Objective: To determine whether there is an increased cancer incidence and mortality in populations exposed to radiofrequency radiations from TV towers.
Design: An ecological study comparing cancer incidence and mortality, 1972-1990, in nine municipalities, three of which surround the TV towers and six of which are further away from the towers. (TV radiofrequency radiation decreases with the square of the distance from the source.) Cancer incidence and mortality data were obtained from the then Commonwealth Department of Human Services and Health. Data on frequency, power, and period of broadcasting for the three TV towers were obtained from the Commonwealth Department of Communications and the Arts. The calculated power density of the radiofrequency radiation in the exposed area ranged from 8.0 microW/cm2 near the towers to 0.2 microW/cm2 at a radius of 4km and 0.02 microW/cm2 at 12 km.

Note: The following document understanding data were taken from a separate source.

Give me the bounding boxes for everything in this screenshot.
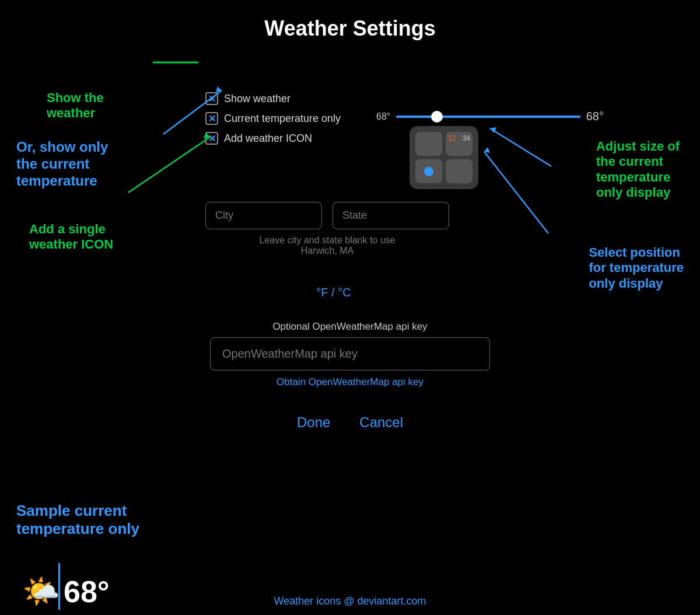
slider-left-label: 68° — [376, 111, 390, 122]
sample-temperature-display: 🌤️ 68° — [22, 574, 110, 609]
grid-cell-top-right[interactable]: 12 34 — [446, 132, 473, 156]
footer-credit: Weather icons @ deviantart.com — [274, 595, 426, 607]
size-slider-container: 68° 68° — [376, 110, 604, 123]
cancel-button[interactable]: Cancel — [359, 414, 403, 431]
checkbox-row-current-temp[interactable]: ✕ Current temperature only — [205, 112, 341, 125]
api-section: Optional OpenWeatherMap api key Obtain O… — [187, 321, 513, 388]
api-link[interactable]: Obtain OpenWeatherMap api key — [276, 376, 424, 387]
position-grid[interactable]: 12 34 — [410, 126, 478, 189]
size-slider-track[interactable] — [396, 116, 580, 118]
api-label: Optional OpenWeatherMap api key — [187, 321, 513, 333]
bottom-section: Sample current temperature only 🌤️ 68° W… — [0, 496, 700, 615]
footer: Weather icons @ deviantart.com US NWS — [274, 595, 426, 615]
grid-cell-bottom-left[interactable] — [415, 159, 442, 183]
api-key-input[interactable] — [210, 337, 490, 371]
annotation-show-weather: Show the weather — [47, 90, 104, 121]
annotation-weather-icon: Add a single weather ICON — [29, 222, 113, 253]
checkbox-add-icon-label: Add weather ICON — [224, 132, 312, 145]
checkboxes-area: ✕ Show weather ✕ Current temperature onl… — [205, 92, 341, 152]
done-button[interactable]: Done — [297, 414, 330, 431]
slider-right-label: 68° — [586, 110, 604, 123]
checkbox-add-icon[interactable]: ✕ — [205, 132, 218, 145]
checkbox-row-add-icon[interactable]: ✕ Add weather ICON — [205, 132, 341, 145]
checkbox-show-weather[interactable]: ✕ — [205, 92, 218, 105]
annotation-sample: Sample current temperature only — [16, 502, 139, 538]
grid-num-white: 34 — [463, 134, 470, 142]
page-title: Weather Settings — [0, 0, 700, 53]
weather-icon-emoji: 🌤️ — [22, 574, 60, 609]
state-input[interactable] — [332, 202, 449, 229]
checkbox-current-temp-label: Current temperature only — [224, 113, 341, 125]
size-slider-thumb[interactable] — [431, 111, 443, 123]
grid-cell-top-left[interactable] — [415, 132, 442, 156]
annotation-select-position: Select position for temperature only dis… — [589, 245, 684, 291]
checkbox-row-show-weather[interactable]: ✕ Show weather — [205, 92, 341, 105]
city-input[interactable] — [205, 202, 322, 229]
unit-toggle-container[interactable]: °F / °C — [205, 286, 462, 299]
city-state-row: Leave city and state blank to use Harwic… — [205, 197, 449, 267]
grid-cell-bottom-right[interactable] — [446, 159, 473, 183]
sample-temperature: 68° — [64, 574, 110, 609]
hint-text: Leave city and state blank to use Harwic… — [205, 235, 449, 256]
checkbox-show-weather-label: Show weather — [224, 93, 290, 105]
position-dot — [424, 167, 433, 176]
action-buttons: Done Cancel — [0, 414, 700, 431]
grid-num-orange: 12 — [448, 134, 456, 142]
annotation-current-temp: Or, show only the current temperature — [16, 139, 108, 189]
annotation-adjust-size: Adjust size of the current temperature o… — [596, 139, 680, 201]
checkbox-current-temp[interactable]: ✕ — [205, 112, 218, 125]
unit-toggle[interactable]: °F / °C — [316, 286, 351, 299]
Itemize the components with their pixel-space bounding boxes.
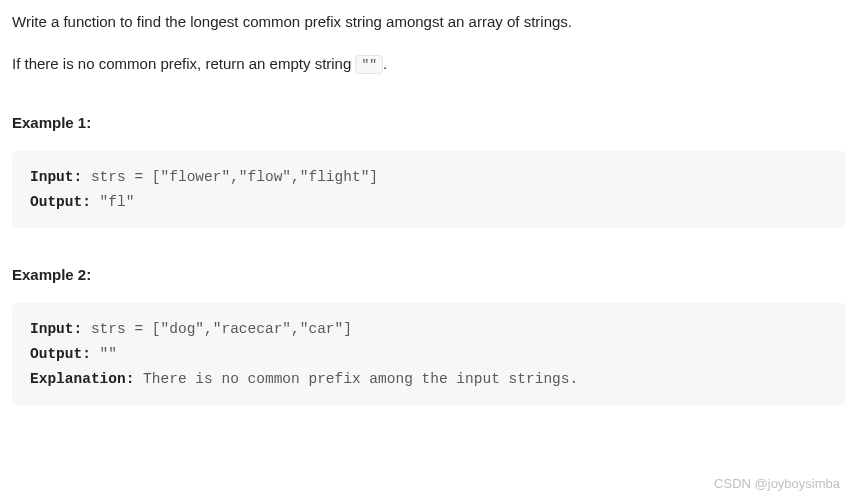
output-label: Output: (30, 346, 91, 362)
description-text-post: . (383, 55, 387, 72)
input-value: strs = ["dog","racecar","car"] (82, 321, 352, 337)
description-line-2: If there is no common prefix, return an … (12, 52, 846, 76)
input-value: strs = ["flower","flow","flight"] (82, 169, 378, 185)
example-code-block-1: Input: strs = ["flower","flow","flight"]… (12, 151, 846, 228)
inline-code-empty-string: "" (355, 55, 383, 74)
description-text-pre: If there is no common prefix, return an … (12, 55, 355, 72)
example-2: Example 2: Input: strs = ["dog","racecar… (12, 263, 846, 405)
input-label: Input: (30, 169, 82, 185)
description-line-1: Write a function to find the longest com… (12, 10, 846, 34)
example-code-block-2: Input: strs = ["dog","racecar","car"] Ou… (12, 303, 846, 405)
output-value: "" (91, 346, 117, 362)
example-1: Example 1: Input: strs = ["flower","flow… (12, 111, 846, 228)
example-heading-1: Example 1: (12, 111, 846, 135)
example-heading-2: Example 2: (12, 263, 846, 287)
problem-description: Write a function to find the longest com… (12, 10, 846, 76)
explanation-label: Explanation: (30, 371, 134, 387)
explanation-value: There is no common prefix among the inpu… (134, 371, 578, 387)
output-value: "fl" (91, 194, 135, 210)
output-label: Output: (30, 194, 91, 210)
input-label: Input: (30, 321, 82, 337)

Setting: Northern Sydney, where three TV towers have been broadcasting since 1956.
Outcome measures: Rate ratios for leukaemia and brain tumour incidence and mortality, comparing the inner with the outer areas.
Results: For all ages, the rate ratio for total leukaemia incidence was 1.24 (95% confidence interval [CI], 1.09-1.40). Among children, the rate ratio for leukaemia incidence was 1.58 (95% CI, 1.07-2.34) and for mortality it was 2.32 (95% CI, 1.35-4.01). The rate ratio for childhood lymphatic leukaemia (the most common type) was 1.55 (95% CI, 1.00-2.41) for incidence and 2.74 (95% CI, 1.42-5.27) for mortality. Brain cancer incidence and mortality were not increased.
Conclusion: We found an association between increased childhood leukaemia incidence and mortality and proximity to TV towers.